→ **What is expected**
Retype the lines below exactly, but only those from the line that has "flyttfirma med 9" through the line that has "Bước 1: Cài đặt Mautic bằng C-Pane". Omit every picture.

[Transcribed page contents]
====
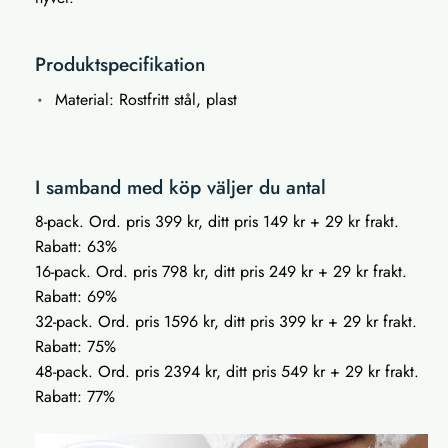
Produktspecifikation
Material: Rostfritt stål, plast
I samband med köp väljer du antal
8-pack. Ord. pris 399 kr, ditt pris 149 kr + 29 kr frakt.
Rabatt: 63%
16-pack. Ord. pris 798 kr, ditt pris 249 kr + 29 kr frakt.
Rabatt: 69%
32-pack. Ord. pris 1596 kr, ditt pris 399 kr + 29 kr frakt.
Rabatt: 75%
48-pack. Ord. pris 2394 kr, ditt pris 549 kr + 29 kr frakt.
Rabatt: 77%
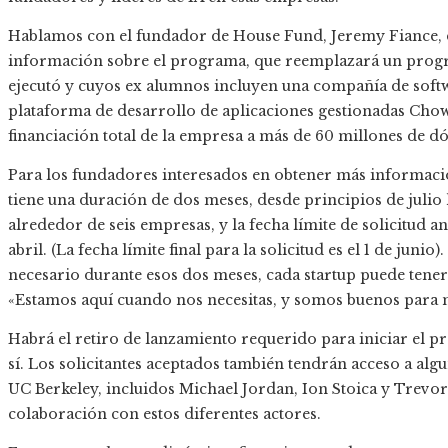
Hablamos con el fundador de House Fund, Jeremy Fiance, d
información sobre el programa, que reemplazará un pro
ejecutó y cuyos ex alumnos incluyen una compañía de softw
plataforma de desarrollo de aplicaciones gestionadas Chow
financiación total de la empresa a más de 60 millones de dó
Para los fundadores interesados ​​en obtener más informac
tiene una duración de dos meses, desde principios de julio
alrededor de seis empresas, y la fecha límite de solicitud a
abril. (La fecha límite final para la solicitud es el 1 de ju
necesario durante esos dos meses, cada startup puede tener 
«Estamos aquí cuando nos necesitas, y somos buenos para 
Habrá el retiro de lanzamiento requerido para iniciar el 
sí. Los solicitantes aceptados también tendrán acceso a al
UC Berkeley, incluidos Michael Jordan, Ion Stoica y Trevor
colaboración con estos diferentes actores.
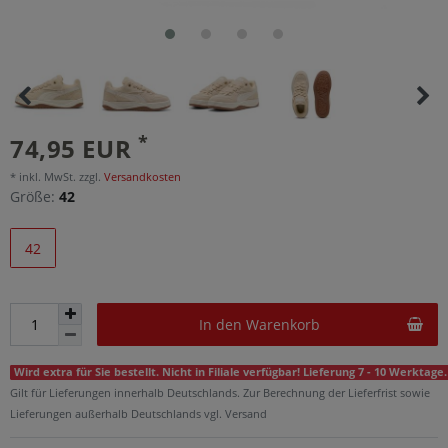
*
74,95 EUR
* inkl. MwSt. zzgl.
Versandkosten
Größe:
42
42
In den Warenkorb
Wird extra für Sie bestellt. Nicht in Filiale verfügbar! Lieferung 7 - 10 Werktage.
Gilt für Lieferungen innerhalb Deutschlands. Zur Berechnung der Lieferfrist sowie
Lieferungen außerhalb Deutschlands vgl. Versand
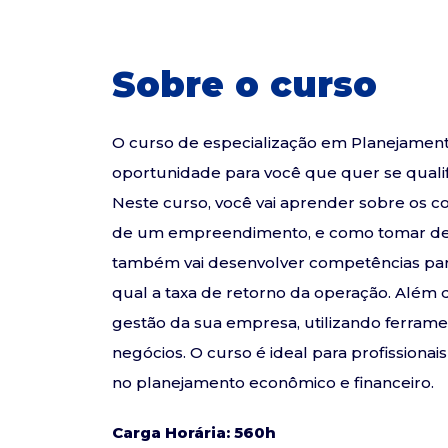
Sobre o curso
O curso de especialização em Planejamen
oportunidade para você que quer se qualif
Neste curso, você vai aprender sobre os co
de um empreendimento, e como tomar deci
também vai desenvolver competências para a
qual a taxa de retorno da operação. Além di
gestão da sua empresa, utilizando ferram
negócios. O curso é ideal para profissiona
no planejamento econômico e financeiro.
Carga Horária: 560h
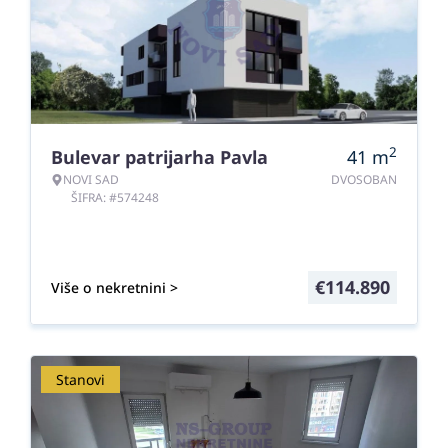
2
Bulevar patrijarha Pavla
41
m
NOVI SAD
DVOSOBAN
ŠIFRA: #574248
€
114.890
Više o nekretnini >
Stanovi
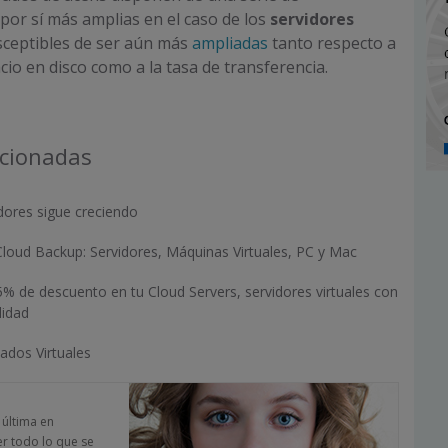
 por sí más amplias en el caso de los
servidores
sceptibles de ser aún más
ampliadas
tanto respecto a
cio en disco como a la tasa de transferencia.
acionadas
dores sigue creciendo
Cloud Backup: Servidores, Máquinas Virtuales, PC y Mac
25% de descuento en tu Cloud Servers, servidores virtuales con
lidad
ados Virtuales
a última en
er todo lo que se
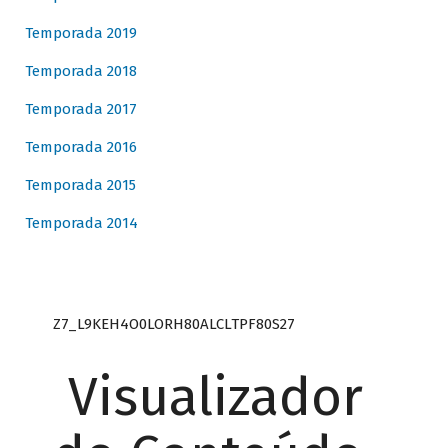
Temporada 2019
Temporada 2018
Temporada 2017
Temporada 2016
Temporada 2015
Temporada 2014
Z7_L9KEH4O0LORH80ALCLTPF80S27
Visualizador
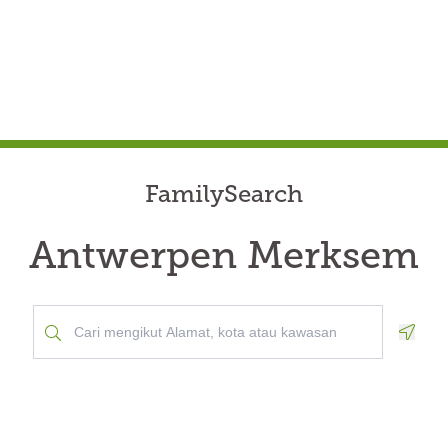
FamilySearch
Antwerpen Merksem
Geolo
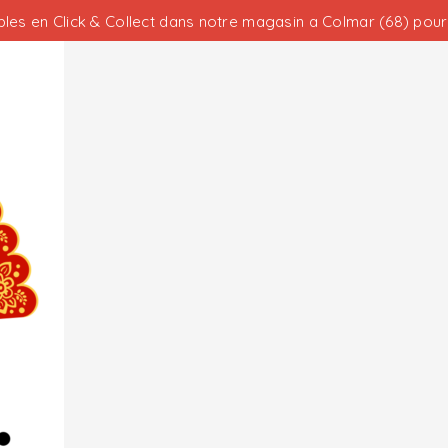
les en Click & Collect dans notre magasin a Colmar (68) pour 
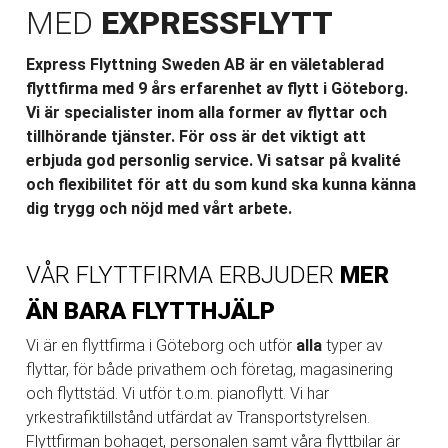
MED
EXPRESSFLYTT
Express Flyttning Sweden AB
är en väletablerad
flyttfirma med 9 års erfarenhet av flytt i Göteborg.
Vi är specialister inom alla former av flyttar och
tillhörande tjänster. För oss är det viktigt att
erbjuda god personlig service. Vi satsar på kvalité
och flexibilitet för att du som kund ska kunna känna
dig trygg och nöjd med vårt arbete.
VÅR FLYTTFIRMA ERBJUDER
MER
ÄN BARA FLYTTHJÄLP
Vi är en flyttfirma i Göteborg och utför
alla
typer av
flyttar, för både privathem och företag, magasinering
och flyttstäd. Vi utför t.o.m. pianoflytt. Vi har
yrkestrafiktillstånd utfärdat av Transportstyrelsen.
Flyttfirman bohaget, personalen samt våra flyttbilar är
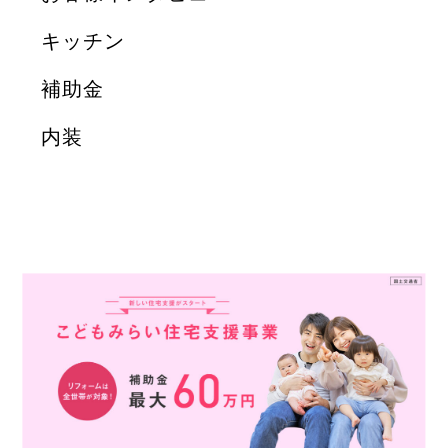
キッチン
補助金
内装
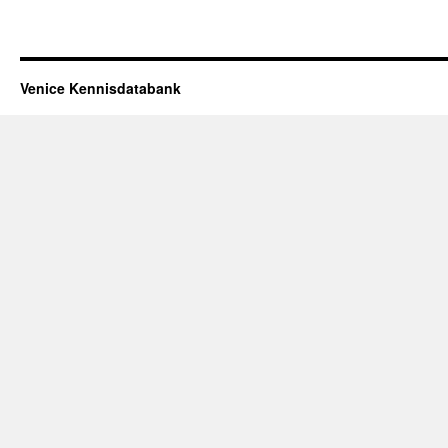
Venice Kennisdatabank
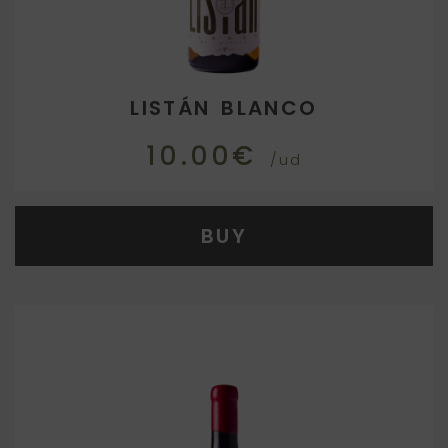
LISTÁN BLANCO
10.00€
/ud
BUY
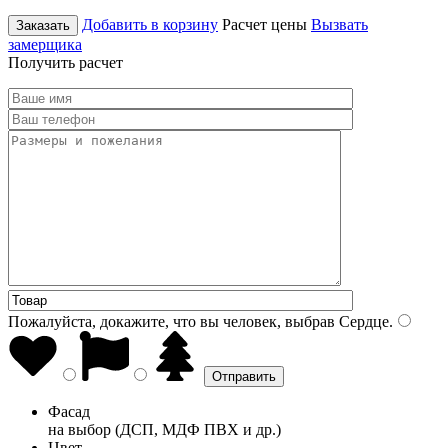
Добавить в корзину
Расчет цены
Вызвать
Заказать
замерщика
Получить расчет
Пожалуйста, докажите, что вы человек, выбрав
Сердце
.
Фасад
на выбор (ДСП, МДФ ПВХ и др.)
Цвет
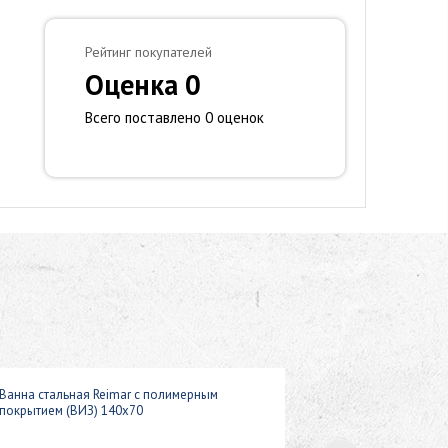
Рейтинг покупателей
Оценка 0
Всего поставлено 0 оценок
Ванна стальная Reimar с полимерным
покрытием (ВИЗ) 140x70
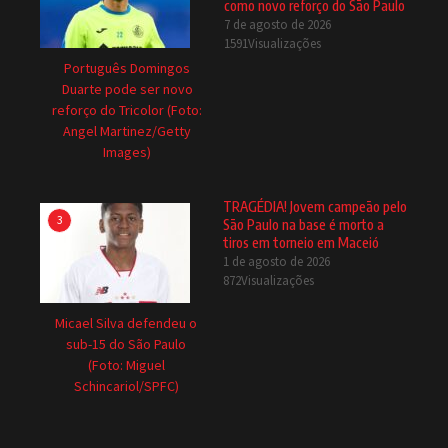
como novo reforço do São Paulo
7 de agosto de 2026
1591Visualizações
Português Domingos
Duarte pode ser novo
reforço do Tricolor (Foto:
Angel Martinez/Getty
Images)
TRAGÉDIA! Jovem campeão pelo
3
São Paulo na base é morto a
tiros em torneio em Maceió
1 de agosto de 2026
872Visualizações
Micael Silva defendeu o
sub-15 do São Paulo
(Foto: Miguel
Schincariol/SPFC)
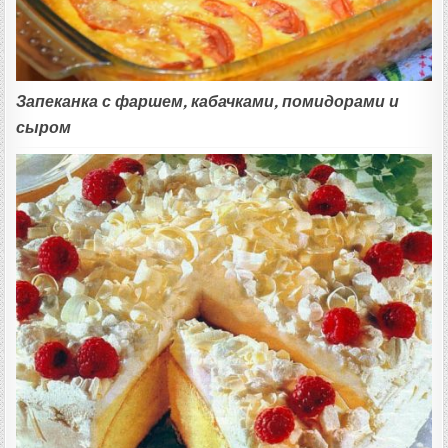
Запеканка с фаршем, кабачками, помидорами и
сыром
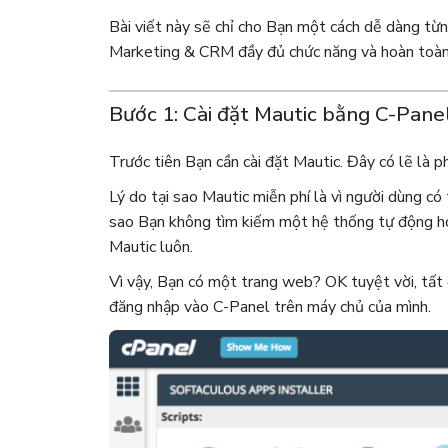
Bài viết này sẽ chỉ cho Bạn một cách dễ dàng từn
Marketing & CRM đầy đủ chức năng và hoàn toàn 
Bước 1: Cài đặt Mautic bằng C-Pane
Trước tiên Bạn cần cài đặt Mautic. Đây có lẽ là p
Lý do tại sao Mautic ​​miễn phí là vì người dùng c
sao Bạn không tìm kiếm một hệ thống tự động hó
Mautic luôn.
Vì vậy, Bạn có một trang web? OK tuyệt vời, tất 
đăng nhập vào C-Panel trên máy chủ của mình.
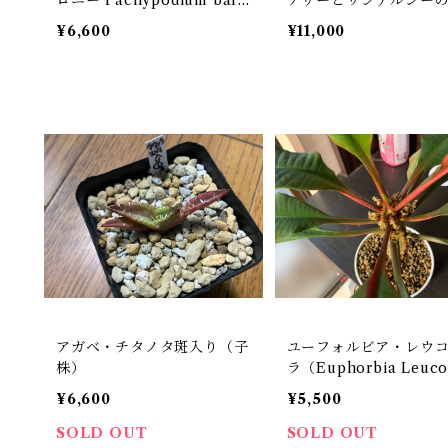
nii
製交配苗
¥6,600
¥11,000
アガベ・チタノタ斑入り（子
ユーフォルビア・レウ
株）
ラ（Euphorbia Leuco
ra）
¥6,600
¥5,500
SOLD OUT
SOLD OUT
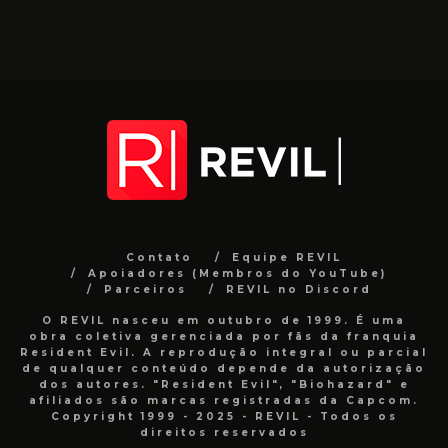
Contato
Equipe REVIL
Apoiadores (Membros do YouTube)
Parceiros
REVIL no Discord
O REVIL nasceu em outubro de 1999. É uma
obra coletiva gerenciada por fãs da franquia
Resident Evil. A reprodução integral ou parcial
de qualquer conteúdo depende da autorização
dos autores. "Resident Evil", "Biohazard" e
afiliados são marcas registradas da Capcom.
Copyright 1999 - 2025 - REVIL - Todos os
direitos reservados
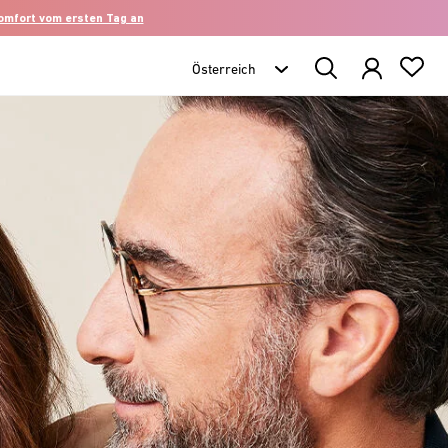
komfort vom ersten Tag an
Search
Products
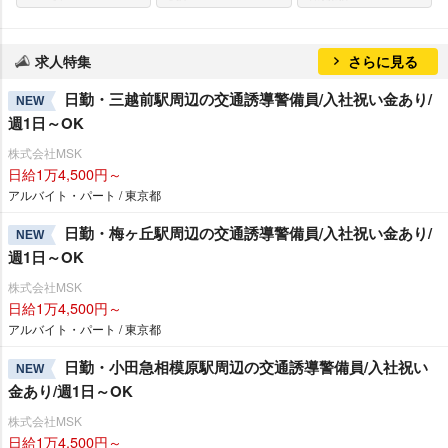
求人特集
さらに見る
日勤・三越前駅周辺の交通誘導警備員/入社祝い金あり/
NEW
週1日～OK
株式会社MSK
日給1万4,500円～
アルバイト・パート / 東京都
日勤・梅ヶ丘駅周辺の交通誘導警備員/入社祝い金あり/
NEW
週1日～OK
株式会社MSK
日給1万4,500円～
アルバイト・パート / 東京都
日勤・小田急相模原駅周辺の交通誘導警備員/入社祝い
NEW
金あり/週1日～OK
株式会社MSK
日給1万4,500円～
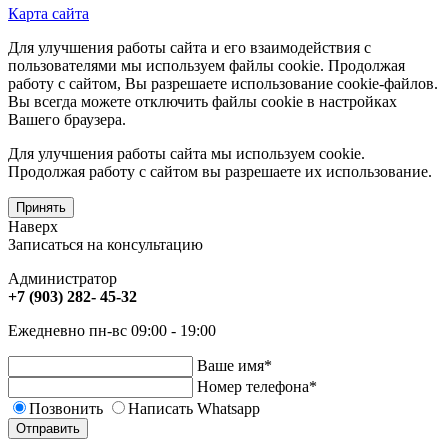
Карта сайта
Для улучшения работы сайта и его взаимодействия с
пользователями мы используем файлы cookie. Продолжая
работу с сайтом, Вы разрешаете использование cookie-файлов.
Вы всегда можете отключить файлы cookie в настройках
Вашего браузера.
Для улучшения работы сайта мы используем cookie.
Продолжая работу с сайтом вы разрешаете их использование.
Принять
Наверх
Записаться на консультацию
Администратор
+7 (903) 282- 45-32
Ежедневно пн-вс 09:00 - 19:00
Ваше имя
*
Номер телефона
*
Позвонить
Написать Whatsapp
Отправить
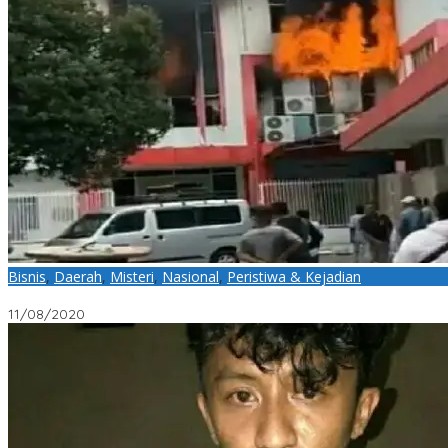
Bisnis
,
Daerah
,
Misteri
,
Nasional
,
Peristiwa & Kejadian
Gedung Telkomsel di Riau Terbakar “Sinyal Area Sumatera Hilan
11/08/2020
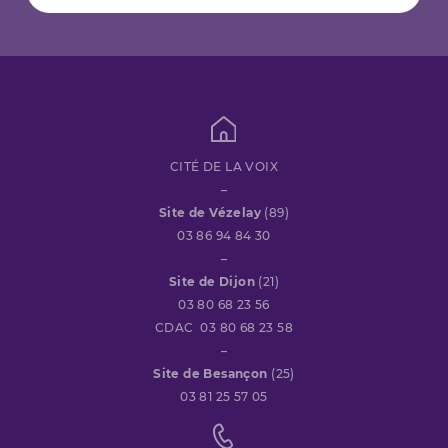
CITÉ DE LA VOIX
–
Site de Vézelay
(89)
03 86 94 84 30
–
Site de Dijon
(21)
03 80 68 23 56
CDAC 03 80 68 23 58
–
Site de Besançon
(25)
03 81 25 57 05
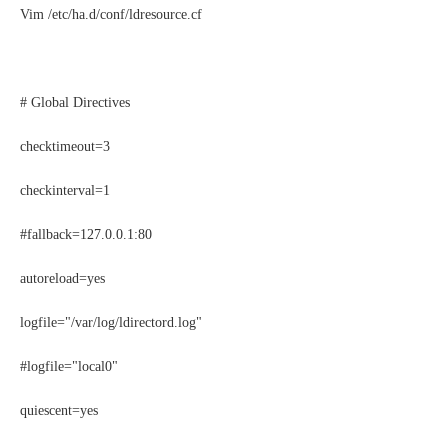
Vim /etc/ha.d/conf/ldresource.cf
# Global Directives
checktimeout=3
checkinterval=1
#fallback=127.0.0.1:80
autoreload=yes
logfile="/var/log/ldirectord.log"
#logfile="local0"
quiescent=yes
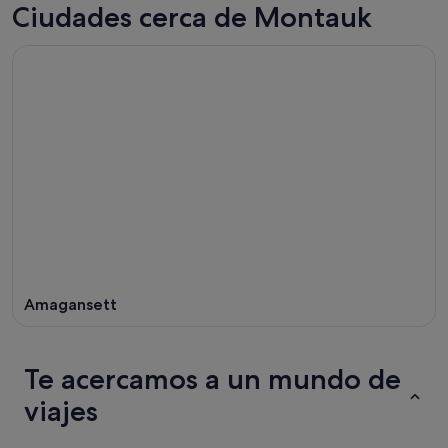
Ciudades cerca de Montauk
Amagansett
Te acercamos a un mundo de
viajes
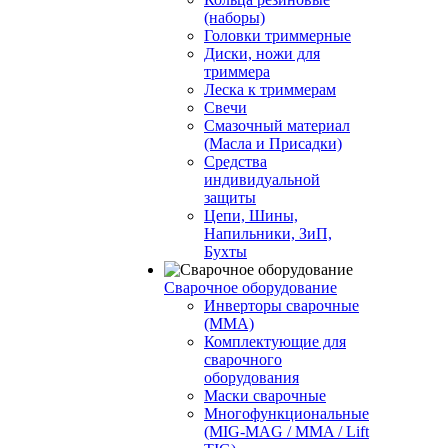
(наборы)
Головки триммерные
Диски, ножи для
триммера
Леска к триммерам
Свечи
Смазочный материал
(Масла и Присадки)
Средства
индивидуальной
защиты
Цепи, Шины,
Напильники, ЗиП,
Бухты
Сварочное оборудование
Инверторы сварочные
(ММА)
Комплектующие для
сварочного
оборудования
Маски сварочные
Многофункциональные
(MIG-MAG / MMA / Lift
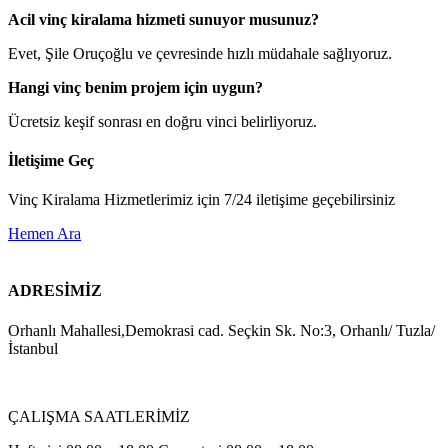
Acil vinç kiralama hizmeti sunuyor musunuz?
Evet, Şile Oruçoğlu ve çevresinde hızlı müdahale sağlıyoruz.
Hangi vinç benim projem için uygun?
Ücretsiz keşif sonrası en doğru vinci belirliyoruz.
İletişime Geç
Vinç Kiralama Hizmetlerimiz için 7/24 iletişime geçebilirsiniz
Hemen Ara
ADRESİMİZ
Orhanlı Mahallesi,Demokrasi cad. Seçkin Sk. No:3, Orhanlı/ Tuzla/
İstanbul
ÇALIŞMA SAATLERİMİZ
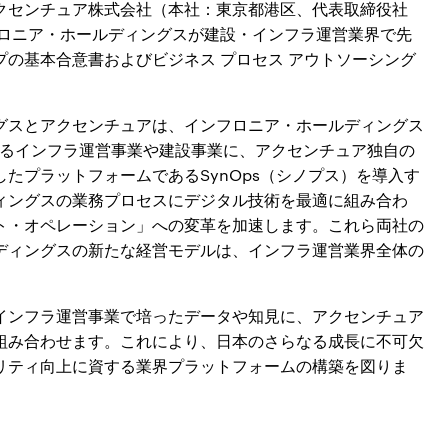
クセンチュア株式会社（本社：東京都港区、代表取締役社
フロニア・ホールディングスが建設・インフラ運営業界で先
の基本合意書およびビジネス プロセス アウトソーシング
グスとアクセンチュアは、インフロニア・ホールディングス
するインフラ運営事業や建設事業に、アクセンチュア独自の
たプラットフォームであるSynOps（シノプス）を導入す
ィングスの業務プロセスにデジタル技術を最適に組み合わ
ト・オペレーション」への変革を加速します。これら両社の
ディングスの新たな経営モデルは、インフラ運営業界全体の
インフラ運営事業で培ったデータや知見に、アクセンチュア
を組み合わせます。これにより、日本のさらなる成長に不可欠
リティ向上に資する業界プラットフォームの構築を図りま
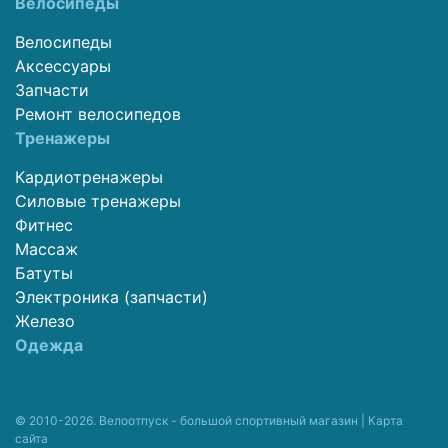
Велосипеды
Велосипеды
Аксессуары
Запчасти
Ремонт велосипедов
Тренажеры
Кардиотренажеры
Силовые тренажеры
Фитнес
Массаж
Батуты
Электроника (запчасти)
Железо
Одежда
© 2010-2026. Велоотпуск - большой спортивный магазин |
Карта
сайта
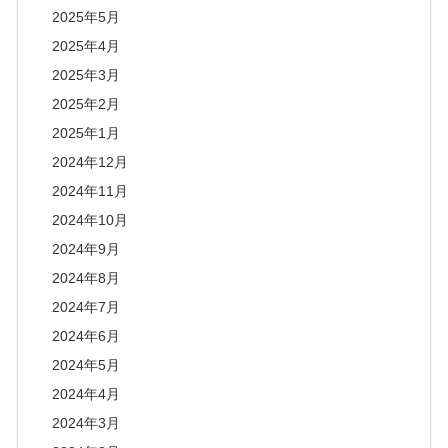
2025年5月
2025年4月
2025年3月
2025年2月
2025年1月
2024年12月
2024年11月
2024年10月
2024年9月
2024年8月
2024年7月
2024年6月
2024年5月
2024年4月
2024年3月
====
→ **Result**
flyttfirma med 9 års erfarenhet av flytt i Göteborg.
Vi är specialister inom alla former av flyttar och
tillhörande tjänster. För oss är det viktigt att
erbjuda god personlig service. Vi satsar på kvalité
och flexibilitet för att du som kund ska kunna känna
dig trygg och nöjd med vårt arbete.
VÅR FLYTTFIRMA ERBJUDER
MER
ÄN BARA FLYTTHJÄLP
Vi är en flyttfirma i Göteborg och utför
alla
typer av
flyttar, för både privathem och företag, magasinering
och flyttstäd. Vi utför t.o.m. pianoflytt. Vi har
yrkestrafiktillstånd utfärdat av Transportstyrelsen.
Flyttfirman bohaget, personalen samt våra flyttbilar är
キッチン
補助金
内装
Venice Kennisdatabank
LISTÁN BLANCO
10.00€
/ud
BUY
Добавить в корзину
Расчет цены
Вызвать
Заказать
замерщика
Получить расчет
Пожалуйста, докажите, что вы человек, выбрав
Сердце
.
Фасад
на выбор (ДСП, МДФ ПВХ и др.)
Цвет
Рейтинг покупателей
Оценка 0
Всего поставлено 0 оценок
Ванна стальная Reimar с полимерным
покрытием (ВИЗ) 140x70
como novo reforço do São Paulo
7 de agosto de 2026
1591Visualizações
Português Domingos
Duarte pode ser novo
reforço do Tricolor (Foto:
Angel Martinez/Getty
Images)
TRAGÉDIA! Jovem campeão pelo
3
São Paulo na base é morto a
tiros em torneio em Maceió
1 de agosto de 2026
872Visualizações
Micael Silva defendeu o
sub-15 do São Paulo
(Foto: Miguel
Schincariol/SPFC)
Запеканка с фаршем, кабачками, помидорами и
сыром
Bài viết này sẽ chỉ cho Bạn một cách dễ dàng từn
Marketing & CRM đầy đủ chức năng và hoàn toàn 
Bước 1: Cài đặt Mautic bằng C-Pane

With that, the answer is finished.